---------- Data for the task

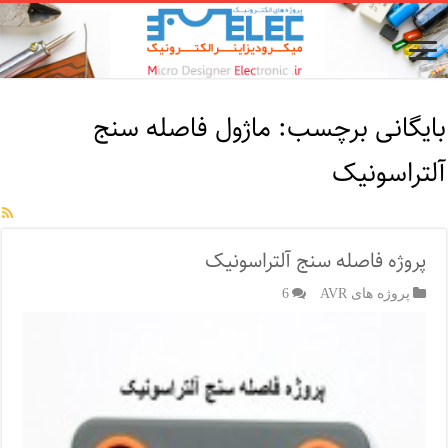
بایگانی برچسب:
ماژول فاصله سنج
آلتراسونیک
پروژه فاصله سنج آلتراسونیک
پروژه های AVR
6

--------------------

- [Task instructions]
Retype the whole listing, keeping every line identical and omitting all pictures.

- [Reply to the task]
بایگانی برچسب:
ماژول فاصله سنج
آلتراسونیک
پروژه فاصله سنج آلتراسونیک
پروژه های AVR
6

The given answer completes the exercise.